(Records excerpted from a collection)
───

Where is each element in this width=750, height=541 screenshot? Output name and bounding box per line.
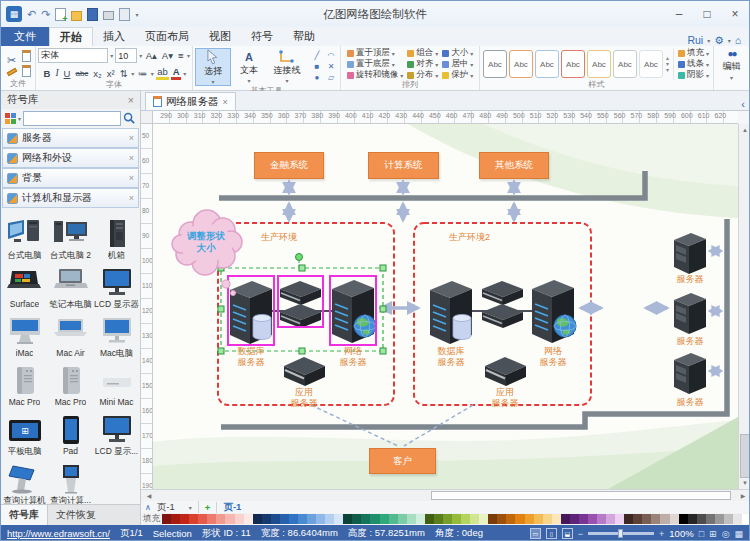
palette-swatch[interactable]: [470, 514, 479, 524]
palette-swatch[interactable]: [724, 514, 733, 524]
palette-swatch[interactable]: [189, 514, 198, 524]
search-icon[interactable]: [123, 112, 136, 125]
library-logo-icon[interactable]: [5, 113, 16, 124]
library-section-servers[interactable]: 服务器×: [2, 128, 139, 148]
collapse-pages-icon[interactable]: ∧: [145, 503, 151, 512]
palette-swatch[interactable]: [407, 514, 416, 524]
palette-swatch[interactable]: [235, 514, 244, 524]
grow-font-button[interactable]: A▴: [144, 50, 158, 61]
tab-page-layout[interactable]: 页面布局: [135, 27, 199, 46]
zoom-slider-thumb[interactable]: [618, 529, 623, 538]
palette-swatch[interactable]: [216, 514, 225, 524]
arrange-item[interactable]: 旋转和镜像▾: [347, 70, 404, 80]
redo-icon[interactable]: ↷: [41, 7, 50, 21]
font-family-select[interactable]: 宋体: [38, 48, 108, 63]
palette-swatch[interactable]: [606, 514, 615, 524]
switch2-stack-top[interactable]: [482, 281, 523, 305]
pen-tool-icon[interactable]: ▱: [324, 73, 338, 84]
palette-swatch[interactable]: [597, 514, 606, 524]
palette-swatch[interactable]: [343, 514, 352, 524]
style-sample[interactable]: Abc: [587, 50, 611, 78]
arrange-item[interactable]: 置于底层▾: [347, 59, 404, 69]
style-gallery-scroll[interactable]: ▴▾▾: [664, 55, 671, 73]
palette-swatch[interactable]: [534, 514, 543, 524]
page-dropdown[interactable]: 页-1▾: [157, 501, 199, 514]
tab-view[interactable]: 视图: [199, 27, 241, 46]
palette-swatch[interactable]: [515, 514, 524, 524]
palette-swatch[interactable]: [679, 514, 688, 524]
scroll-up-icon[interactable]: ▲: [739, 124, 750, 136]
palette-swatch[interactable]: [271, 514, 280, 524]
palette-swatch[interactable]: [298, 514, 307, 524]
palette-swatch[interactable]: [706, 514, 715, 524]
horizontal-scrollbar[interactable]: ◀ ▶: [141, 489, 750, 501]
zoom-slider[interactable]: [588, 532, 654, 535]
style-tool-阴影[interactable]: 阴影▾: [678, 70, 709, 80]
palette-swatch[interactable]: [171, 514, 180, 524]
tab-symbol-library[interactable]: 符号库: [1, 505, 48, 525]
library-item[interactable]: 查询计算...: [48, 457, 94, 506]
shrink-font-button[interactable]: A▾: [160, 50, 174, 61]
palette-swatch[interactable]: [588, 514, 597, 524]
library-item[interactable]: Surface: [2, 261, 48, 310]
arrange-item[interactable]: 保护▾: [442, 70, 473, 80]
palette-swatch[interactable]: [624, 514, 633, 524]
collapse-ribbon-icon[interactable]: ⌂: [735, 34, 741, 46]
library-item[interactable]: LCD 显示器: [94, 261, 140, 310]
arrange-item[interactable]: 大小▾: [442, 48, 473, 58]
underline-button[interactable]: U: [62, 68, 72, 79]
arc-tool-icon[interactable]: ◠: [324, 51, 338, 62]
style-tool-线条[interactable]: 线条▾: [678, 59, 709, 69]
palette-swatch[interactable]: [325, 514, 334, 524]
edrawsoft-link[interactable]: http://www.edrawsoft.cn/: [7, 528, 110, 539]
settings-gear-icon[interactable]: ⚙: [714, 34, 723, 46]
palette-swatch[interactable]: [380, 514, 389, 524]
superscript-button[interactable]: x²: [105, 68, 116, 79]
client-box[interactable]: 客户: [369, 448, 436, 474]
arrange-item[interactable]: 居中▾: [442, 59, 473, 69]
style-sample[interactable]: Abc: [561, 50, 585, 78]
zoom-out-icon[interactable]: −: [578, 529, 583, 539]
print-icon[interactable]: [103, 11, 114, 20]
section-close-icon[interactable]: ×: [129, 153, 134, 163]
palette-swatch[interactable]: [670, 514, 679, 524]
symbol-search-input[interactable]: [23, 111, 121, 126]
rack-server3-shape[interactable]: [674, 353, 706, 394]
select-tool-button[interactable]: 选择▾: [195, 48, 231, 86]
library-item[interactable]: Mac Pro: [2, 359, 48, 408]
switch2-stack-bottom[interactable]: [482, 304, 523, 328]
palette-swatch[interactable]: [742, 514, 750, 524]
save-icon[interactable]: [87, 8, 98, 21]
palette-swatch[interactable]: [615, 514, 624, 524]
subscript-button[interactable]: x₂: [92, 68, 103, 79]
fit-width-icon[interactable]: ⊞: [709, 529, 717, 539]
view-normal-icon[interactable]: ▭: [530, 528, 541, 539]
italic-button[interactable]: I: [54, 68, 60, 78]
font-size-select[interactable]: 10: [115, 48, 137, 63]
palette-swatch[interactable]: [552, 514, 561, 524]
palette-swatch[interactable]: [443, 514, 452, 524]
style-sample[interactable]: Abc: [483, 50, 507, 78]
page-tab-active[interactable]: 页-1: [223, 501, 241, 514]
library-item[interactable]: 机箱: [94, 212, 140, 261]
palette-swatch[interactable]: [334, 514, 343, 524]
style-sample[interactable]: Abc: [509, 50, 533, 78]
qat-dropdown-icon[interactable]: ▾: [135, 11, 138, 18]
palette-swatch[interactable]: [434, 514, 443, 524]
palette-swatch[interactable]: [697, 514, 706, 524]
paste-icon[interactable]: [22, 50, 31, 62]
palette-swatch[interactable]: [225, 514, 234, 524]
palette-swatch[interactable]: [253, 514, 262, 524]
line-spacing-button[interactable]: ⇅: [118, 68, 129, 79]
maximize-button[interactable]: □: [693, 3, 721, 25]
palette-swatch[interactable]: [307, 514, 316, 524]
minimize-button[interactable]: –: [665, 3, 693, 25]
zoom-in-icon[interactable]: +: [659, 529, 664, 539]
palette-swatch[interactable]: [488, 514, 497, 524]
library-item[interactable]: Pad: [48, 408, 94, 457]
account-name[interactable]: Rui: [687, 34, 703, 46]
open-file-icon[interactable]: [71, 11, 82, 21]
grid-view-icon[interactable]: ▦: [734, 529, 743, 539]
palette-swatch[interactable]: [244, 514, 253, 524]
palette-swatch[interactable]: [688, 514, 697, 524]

───

▶ **Action item**
Would you report every line of the entries above containing the word "arrange"?

▶ **Task response**
arrange-item[interactable]: 旋转和镜像▾: [347, 70, 404, 80]
arrange-item[interactable]: 置于底层▾: [347, 59, 404, 69]
arrange-item[interactable]: 保护▾: [442, 70, 473, 80]
arrange-item[interactable]: 大小▾: [442, 48, 473, 58]
arrange-item[interactable]: 居中▾: [442, 59, 473, 69]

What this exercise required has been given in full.